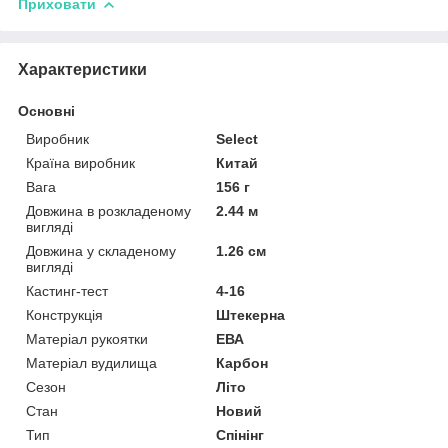
Приховати
Характеристики
Основні
Виробник
Select
Країна виробник
Китай
Вага
156 г
Довжина в розкладеному
2.44 м
вигляді
Довжина у складеному
1.26 см
вигляді
Кастинг-тест
4-16
Конструкція
Штекерна
Матеріал рукоятки
ЕВА
Матеріал вудилища
Карбон
Сезон
Літо
Стан
Новий
Тип
Спінінг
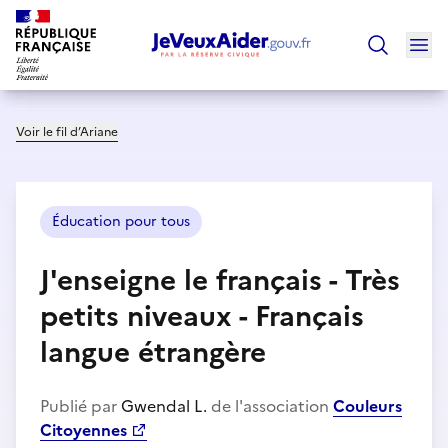
Ouv
Trouver un
Voir le fil d’Ariane
Éducation pour tous
J'enseigne le français - Très
petits niveaux - Français
langue étrangère
Publié par
Gwendal L.
de l'association
Couleurs
Citoyennes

========

If a line in the records above has the word "Довжина", copy it out.

FINAL ANSWER ::
Довжина в розкладеному
Довжина у складеному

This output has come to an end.